At that point the applause got loudest and deafening. Yet she was not done: “I expect that every woman should be goal-oriented because everybody has something to offer; it is just the limitations that hold one back.
“But whatever the limitations, and since you were created for a purpose, limitations can be surmounted. Yes, the road is rough. You may fail; but failure is by no means a limitation. You get up and start again. It depends on how you handle your limitations.
“There are some communities here where females are exchanged for a pig or goat for reasons adduced by those who encourage such practices that such are the victims’ worth.”
 
At that point there was a palpable, chilling silence in the hall. But she continued: “For those of us women who found ourselves in privileged positions, we should help others, carry them along, and I expect you to set your goals right.
 
“Do not follow the crowd, for as Albert Einstein once said, the woman who follows the crowd will stop where the crowd stops but the woman who finds herself going by her instincts will find for herself new places and new heights.”
 
She said that the play had awoken our consciousness to the harsh realities that our women and children face as a result of what she termed male dominated environment in the Niger-Delta.
 
According to available literature the IWD, now celebrated on March 8 every year, had its earliest observance on Feb. 28, 1909 in New York where it was organised by the Socialist Party of America in remembrance of the 1908 strike of the International Ladies’ Garment workers Union.
 
In 1977, following several changes in date, it was modified to the current IWD anniversary by the United Nations to celebrate the social, economic, cultural and political achievement of women and generate more awareness for their struggles globally.
It is usually observed by wearing purple ribbons.
 
High points of the celebration of the IWD in Calabar by the NDDC included the performance of the stage play, Little Drops, to a live audience.
 
The play is “the story of four women, connected through their dangerous experience in the Niger Delta crises. The play calls attention to the wanton destruction of life and property in the reion and the attendant physical problems”.
 
It generally “echoes the need for caution and appeals for peaceful resolution of these issues”.
 
But, sadly, and barely a week after the international women day celebration in Nigeria, a bill that aimed at guaranteeing women’s commensurate rights with men thrown out was on March, 15, 2016 by the National Assembly.
 
The bill, presented by Sen. Biodun Olujimi, representing Ekiti South and the Deputy Minority Whip, could not pass the second reading.
The Gender and Equal Opportunities Act was supposed to outlaw all forms of violence against women including sexual abuse and discrimination; solicit for adoption of special temporary measures to eliminate discrimination and ensure equal opportunities for majority of Nigerians.

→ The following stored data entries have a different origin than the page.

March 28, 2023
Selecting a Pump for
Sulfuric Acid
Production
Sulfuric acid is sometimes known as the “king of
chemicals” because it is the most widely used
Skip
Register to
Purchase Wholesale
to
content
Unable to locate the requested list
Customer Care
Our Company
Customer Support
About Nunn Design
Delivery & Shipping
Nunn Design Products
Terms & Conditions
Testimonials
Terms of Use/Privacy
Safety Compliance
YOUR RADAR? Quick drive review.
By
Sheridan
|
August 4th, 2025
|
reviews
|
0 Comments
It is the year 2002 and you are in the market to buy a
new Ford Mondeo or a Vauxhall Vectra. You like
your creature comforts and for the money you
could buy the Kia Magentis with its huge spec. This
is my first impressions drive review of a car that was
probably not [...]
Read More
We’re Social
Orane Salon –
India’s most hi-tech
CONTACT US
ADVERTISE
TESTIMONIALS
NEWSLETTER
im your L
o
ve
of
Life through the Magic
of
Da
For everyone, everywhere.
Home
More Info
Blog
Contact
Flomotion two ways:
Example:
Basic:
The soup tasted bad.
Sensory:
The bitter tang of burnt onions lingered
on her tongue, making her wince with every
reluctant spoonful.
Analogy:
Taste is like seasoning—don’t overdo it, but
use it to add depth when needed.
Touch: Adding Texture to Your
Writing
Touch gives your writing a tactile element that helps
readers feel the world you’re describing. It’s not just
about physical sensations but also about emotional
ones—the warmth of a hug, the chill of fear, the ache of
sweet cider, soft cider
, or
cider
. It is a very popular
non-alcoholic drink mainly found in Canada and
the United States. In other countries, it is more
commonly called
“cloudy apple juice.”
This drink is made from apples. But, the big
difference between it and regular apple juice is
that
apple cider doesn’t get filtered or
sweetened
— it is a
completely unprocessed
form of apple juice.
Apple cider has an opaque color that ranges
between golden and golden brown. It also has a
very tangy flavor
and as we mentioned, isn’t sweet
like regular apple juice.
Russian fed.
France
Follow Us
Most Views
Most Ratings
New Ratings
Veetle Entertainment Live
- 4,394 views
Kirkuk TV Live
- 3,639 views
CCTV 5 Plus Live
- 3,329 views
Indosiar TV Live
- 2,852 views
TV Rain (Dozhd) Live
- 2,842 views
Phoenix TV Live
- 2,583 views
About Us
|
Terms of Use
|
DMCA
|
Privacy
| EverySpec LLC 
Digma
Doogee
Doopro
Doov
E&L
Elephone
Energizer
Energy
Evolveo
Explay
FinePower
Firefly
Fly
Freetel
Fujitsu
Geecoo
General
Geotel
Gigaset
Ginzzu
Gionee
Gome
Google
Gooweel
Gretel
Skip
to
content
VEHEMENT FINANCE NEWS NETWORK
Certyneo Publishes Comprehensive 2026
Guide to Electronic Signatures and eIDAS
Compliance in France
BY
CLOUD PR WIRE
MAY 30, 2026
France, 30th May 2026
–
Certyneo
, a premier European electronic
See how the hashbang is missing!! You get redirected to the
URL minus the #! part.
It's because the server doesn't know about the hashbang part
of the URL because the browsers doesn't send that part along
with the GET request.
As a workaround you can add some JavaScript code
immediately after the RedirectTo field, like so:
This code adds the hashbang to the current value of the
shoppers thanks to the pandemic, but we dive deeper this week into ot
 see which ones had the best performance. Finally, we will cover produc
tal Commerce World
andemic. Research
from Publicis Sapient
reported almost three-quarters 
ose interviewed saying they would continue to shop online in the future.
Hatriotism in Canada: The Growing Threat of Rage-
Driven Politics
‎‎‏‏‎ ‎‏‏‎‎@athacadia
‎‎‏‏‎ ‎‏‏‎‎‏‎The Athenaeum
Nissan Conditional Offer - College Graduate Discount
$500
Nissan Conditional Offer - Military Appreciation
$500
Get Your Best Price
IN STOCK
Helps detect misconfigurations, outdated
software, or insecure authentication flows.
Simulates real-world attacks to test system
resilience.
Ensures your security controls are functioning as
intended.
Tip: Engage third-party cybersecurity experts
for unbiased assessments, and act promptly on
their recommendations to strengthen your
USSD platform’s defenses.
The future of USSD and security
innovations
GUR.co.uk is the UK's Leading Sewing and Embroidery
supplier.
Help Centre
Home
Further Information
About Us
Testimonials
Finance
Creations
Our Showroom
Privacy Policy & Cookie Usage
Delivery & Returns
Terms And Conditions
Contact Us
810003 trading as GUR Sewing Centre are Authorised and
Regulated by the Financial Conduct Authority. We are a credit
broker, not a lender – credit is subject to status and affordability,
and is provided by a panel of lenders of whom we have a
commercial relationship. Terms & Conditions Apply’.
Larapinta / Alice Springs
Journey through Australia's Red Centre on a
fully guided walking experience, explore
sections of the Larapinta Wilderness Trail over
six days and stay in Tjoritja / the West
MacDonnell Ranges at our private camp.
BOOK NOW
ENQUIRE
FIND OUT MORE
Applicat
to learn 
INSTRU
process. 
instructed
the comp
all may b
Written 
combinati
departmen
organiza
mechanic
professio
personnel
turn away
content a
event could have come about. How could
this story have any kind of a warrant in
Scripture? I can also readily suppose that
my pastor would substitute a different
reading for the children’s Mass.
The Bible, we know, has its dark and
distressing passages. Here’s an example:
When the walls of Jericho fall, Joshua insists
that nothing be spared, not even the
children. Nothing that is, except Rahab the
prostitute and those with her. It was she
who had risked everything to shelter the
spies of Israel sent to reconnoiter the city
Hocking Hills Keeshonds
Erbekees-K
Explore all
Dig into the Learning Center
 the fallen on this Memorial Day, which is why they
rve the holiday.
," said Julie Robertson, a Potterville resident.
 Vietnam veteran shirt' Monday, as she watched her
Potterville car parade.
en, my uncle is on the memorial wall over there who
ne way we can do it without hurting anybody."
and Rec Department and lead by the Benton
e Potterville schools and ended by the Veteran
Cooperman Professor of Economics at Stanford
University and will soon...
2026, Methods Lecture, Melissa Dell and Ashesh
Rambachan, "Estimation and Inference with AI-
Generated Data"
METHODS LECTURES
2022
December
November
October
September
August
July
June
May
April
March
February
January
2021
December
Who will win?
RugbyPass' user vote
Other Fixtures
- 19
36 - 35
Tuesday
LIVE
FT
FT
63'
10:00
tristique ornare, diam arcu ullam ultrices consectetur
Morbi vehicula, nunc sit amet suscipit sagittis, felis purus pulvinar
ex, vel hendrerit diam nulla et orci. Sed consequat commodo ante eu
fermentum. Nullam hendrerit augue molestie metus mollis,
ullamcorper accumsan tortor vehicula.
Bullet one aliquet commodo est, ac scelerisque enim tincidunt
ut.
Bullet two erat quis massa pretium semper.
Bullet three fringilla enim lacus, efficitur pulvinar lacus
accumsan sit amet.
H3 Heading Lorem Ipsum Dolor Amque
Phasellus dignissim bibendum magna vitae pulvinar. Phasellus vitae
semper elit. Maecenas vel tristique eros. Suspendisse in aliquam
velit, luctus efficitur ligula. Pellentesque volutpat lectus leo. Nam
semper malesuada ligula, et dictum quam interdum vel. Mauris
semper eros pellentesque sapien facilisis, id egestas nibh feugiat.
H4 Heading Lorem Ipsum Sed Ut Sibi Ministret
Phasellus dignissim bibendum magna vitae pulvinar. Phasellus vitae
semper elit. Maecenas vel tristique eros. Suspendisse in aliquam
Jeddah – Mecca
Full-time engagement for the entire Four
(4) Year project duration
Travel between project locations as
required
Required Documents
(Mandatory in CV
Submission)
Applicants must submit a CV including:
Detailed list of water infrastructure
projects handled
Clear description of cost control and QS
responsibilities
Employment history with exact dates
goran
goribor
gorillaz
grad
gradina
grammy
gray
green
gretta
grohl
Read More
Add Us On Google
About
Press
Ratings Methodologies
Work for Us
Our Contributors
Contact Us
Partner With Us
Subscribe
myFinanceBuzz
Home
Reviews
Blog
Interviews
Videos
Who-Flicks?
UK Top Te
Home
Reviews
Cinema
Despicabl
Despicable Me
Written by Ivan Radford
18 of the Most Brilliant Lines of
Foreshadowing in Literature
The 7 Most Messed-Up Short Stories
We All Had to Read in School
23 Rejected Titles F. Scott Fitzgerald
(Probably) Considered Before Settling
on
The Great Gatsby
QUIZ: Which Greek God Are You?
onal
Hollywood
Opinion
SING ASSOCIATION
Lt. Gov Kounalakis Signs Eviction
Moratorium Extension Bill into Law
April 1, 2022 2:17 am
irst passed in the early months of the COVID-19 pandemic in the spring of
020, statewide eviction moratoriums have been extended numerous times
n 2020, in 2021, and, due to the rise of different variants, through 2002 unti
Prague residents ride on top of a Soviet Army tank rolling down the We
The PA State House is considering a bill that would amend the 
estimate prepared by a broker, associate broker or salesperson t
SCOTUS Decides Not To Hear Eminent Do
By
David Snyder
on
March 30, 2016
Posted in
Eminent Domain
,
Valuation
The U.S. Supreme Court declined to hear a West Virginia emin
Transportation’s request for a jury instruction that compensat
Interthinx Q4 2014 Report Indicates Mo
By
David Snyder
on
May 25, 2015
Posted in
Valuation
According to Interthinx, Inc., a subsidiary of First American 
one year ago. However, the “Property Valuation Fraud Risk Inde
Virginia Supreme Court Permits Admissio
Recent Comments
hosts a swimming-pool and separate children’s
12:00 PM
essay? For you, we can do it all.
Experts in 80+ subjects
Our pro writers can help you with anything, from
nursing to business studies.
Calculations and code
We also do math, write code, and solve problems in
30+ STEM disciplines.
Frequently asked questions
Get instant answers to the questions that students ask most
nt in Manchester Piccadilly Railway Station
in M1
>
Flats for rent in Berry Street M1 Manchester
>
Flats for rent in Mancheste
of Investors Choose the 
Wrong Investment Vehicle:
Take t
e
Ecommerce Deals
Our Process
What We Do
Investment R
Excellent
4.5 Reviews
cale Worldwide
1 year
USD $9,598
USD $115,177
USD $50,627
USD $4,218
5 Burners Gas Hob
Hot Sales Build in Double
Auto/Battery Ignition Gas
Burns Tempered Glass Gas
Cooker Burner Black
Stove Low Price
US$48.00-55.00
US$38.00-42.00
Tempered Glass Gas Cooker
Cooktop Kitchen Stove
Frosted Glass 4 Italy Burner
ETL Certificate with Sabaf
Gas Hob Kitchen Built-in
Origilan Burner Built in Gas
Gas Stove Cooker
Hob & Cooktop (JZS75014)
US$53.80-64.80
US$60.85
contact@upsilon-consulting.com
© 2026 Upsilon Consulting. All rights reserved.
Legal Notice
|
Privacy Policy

It also sought for appropriate legislation against gender discrimination in political and public life.
The bill was expected to protect women in event of their spouse’s death and give them the right to retain right to children and inherit their husband’s property. The bill, touted by observers as the legal Messiah of the Nigerian girl-child, failed at the senate.
In an exhaustive debate the Deputy Senate President, Sen. Ike Ekweremadu, the sponsor of the bill, Sen. Biodun Olujimi, and other senators, the bill was dropped on cultural and religious grounds.
Some of the various reasons for the bill’s rejection in the senate were that of its supposed negation to the Holy Bible, the Sharia Law and the inherited cultures in some parts of Nigeria.